GORE® VIABAHN® FORTEGRA Venous Stent
A patient with the GORE® VIABAHN® FORTEGRA Venous Stent may be safely scanned immediately after placement under the following conditions. Failure to follow these conditions may result in injury.
| MR status | MR Conditional |
|---|---|
| Static magnetic field strength (B0) | 1.5 T or 3.0 T |
| Maximum spatial field gradient | 40 T/m (4,000-Gauss/cm) |
| RF excitation | There are no RF excitation restrictions |
| RF transmit coil type | There are no transmit coil restrictions |
| Operating mode | Normal operating mode |
| Maximum whole-body SAR | 2 W/kg (Normal operating mode) |
| Scan duration | 2 W/kg whole-body averaged SAR for 60 minutes of continuous RF (A sequence or back to back series/scan without breaks) |
| MR image artifact | The presence of this implant may produce an image artifact. With a gradient echo pulse sequence in a 3.0T MR System, the artifact may extend up to 5 mm from the implant. Under these conditions, the central portion of the lumen was visible. |
If information about a specific parameter is not included, there are no conditions associated with that parameter.
Refer to Instructions for Use at eifu.goremedical.com for a complete description of all applicable indications, warnings, precautions and contraindications for the markets where this product is available. RXOnly
INDICATIONS FOR USE IN THE U.S.: The GORE® VIABAHN® FORTEGRA Venous Stent is indicated for use in the treatment of symptomatic inferior vena cava obstruction with or without combined iliofemoral obstruction.

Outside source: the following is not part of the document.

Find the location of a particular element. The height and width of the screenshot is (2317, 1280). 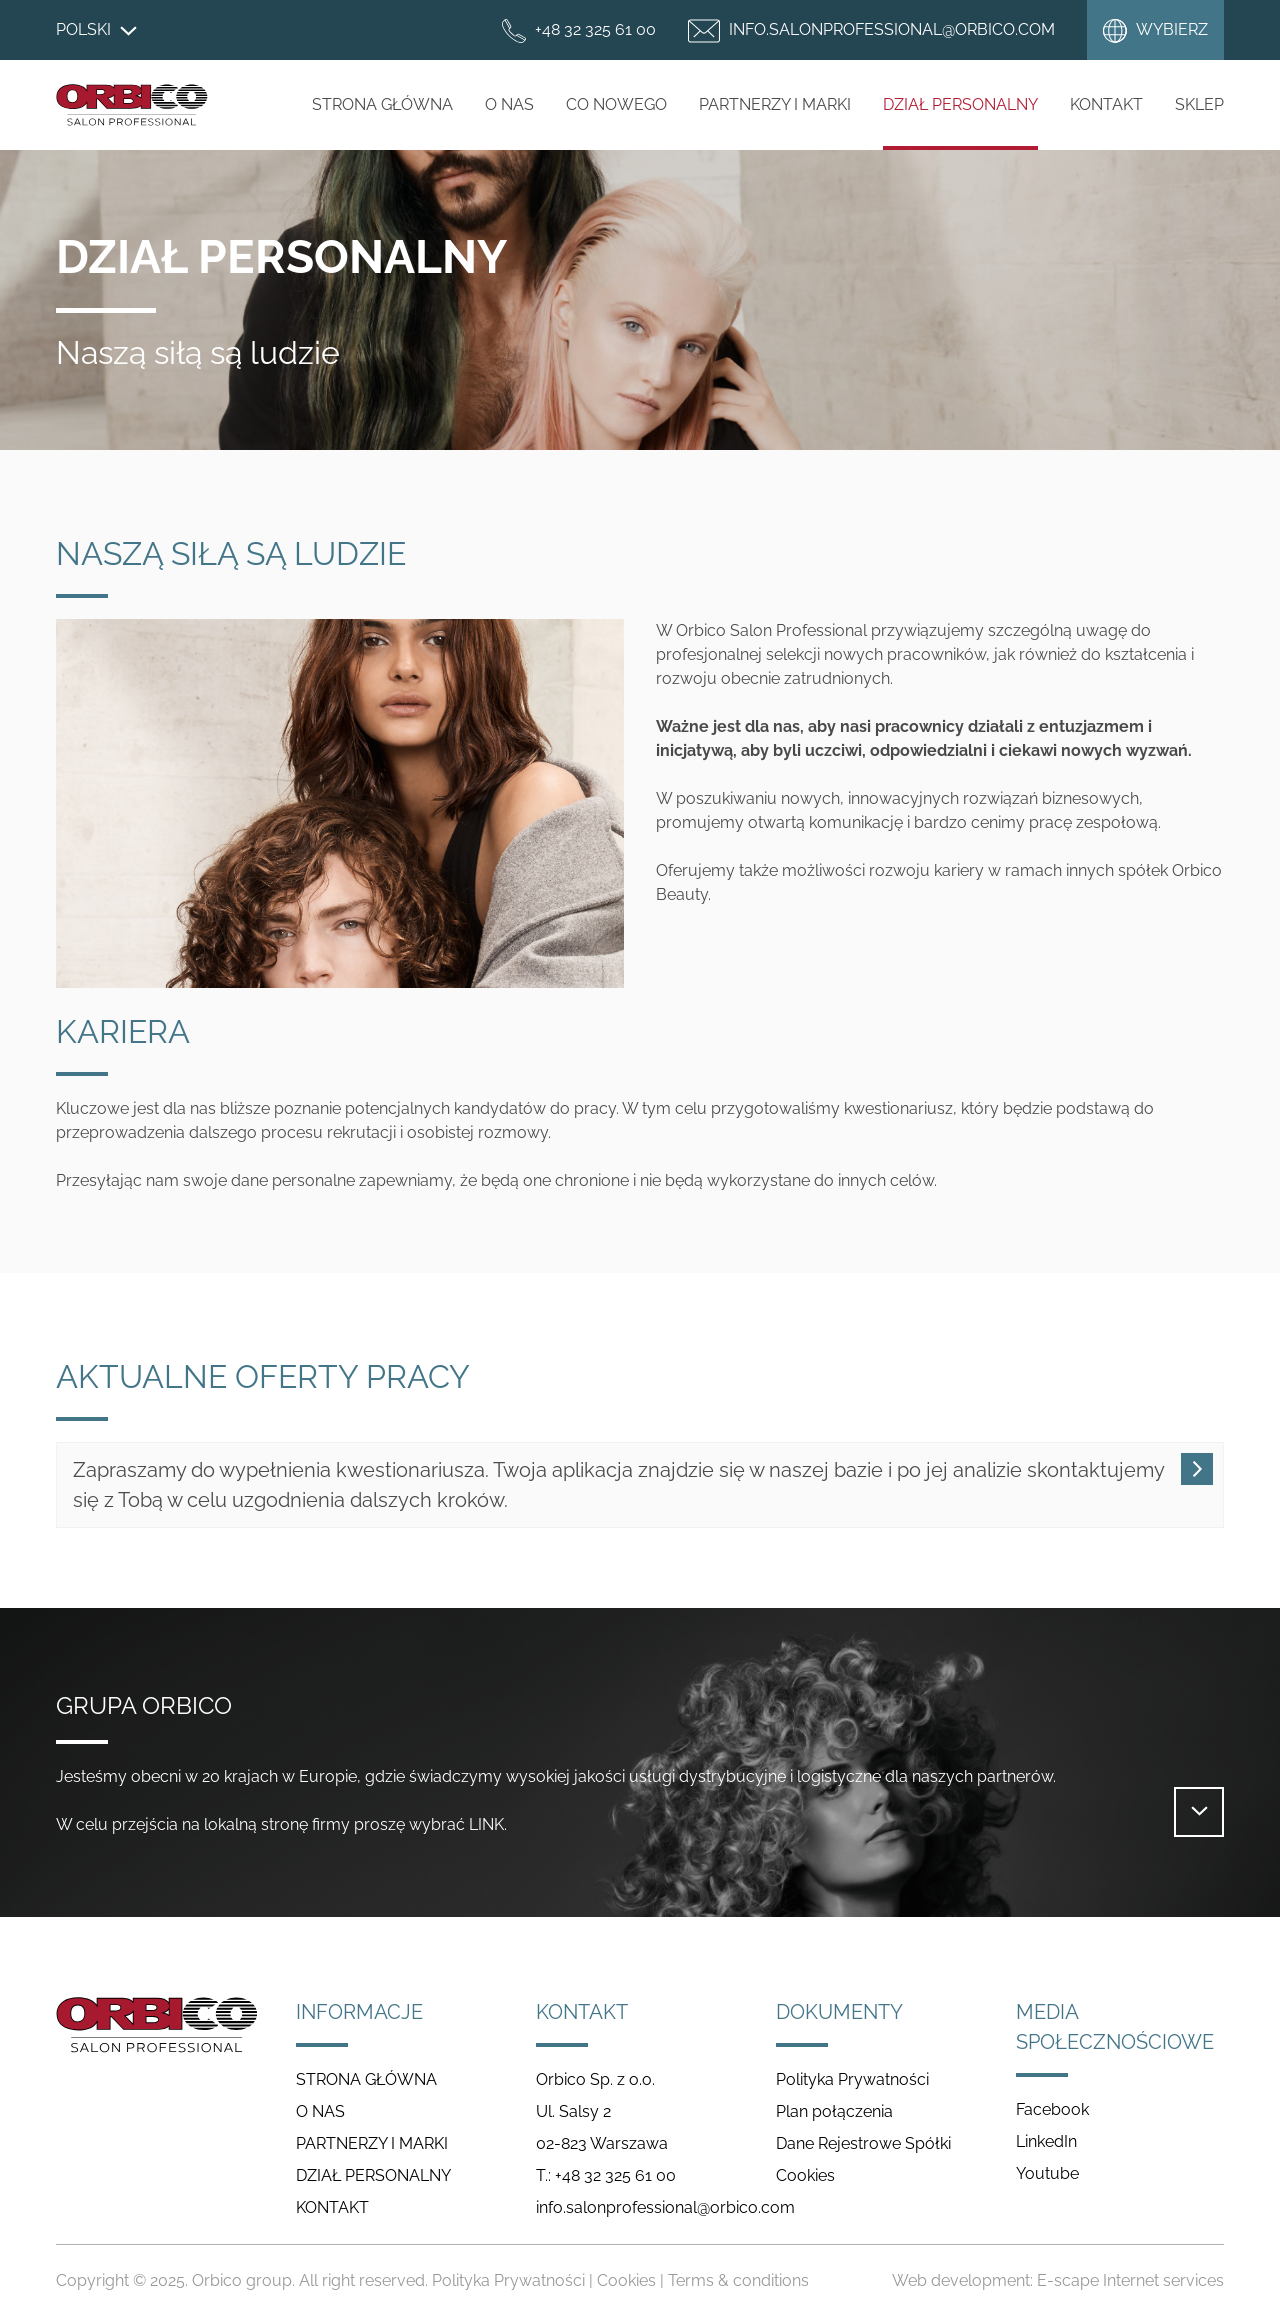

STRONA GŁÓWNA is located at coordinates (382, 104).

CONTRAINDICATIONS: The GORE® VIABAHN® FORTEGRA Venous Stent is contraindicated for use in patients with lesions where expansion of an angioplasty balloon catheter to minimum GORE® VIABAHN® FORTEGRA Venous Stent recommended vessel diameters was not achieved during predilatation, or where lesions cannot be dilated sufficiently to allow passage of the delivery system.
GORE® VIABAHN® FORTEGRA Venous Stent is not authorized for use in Canada.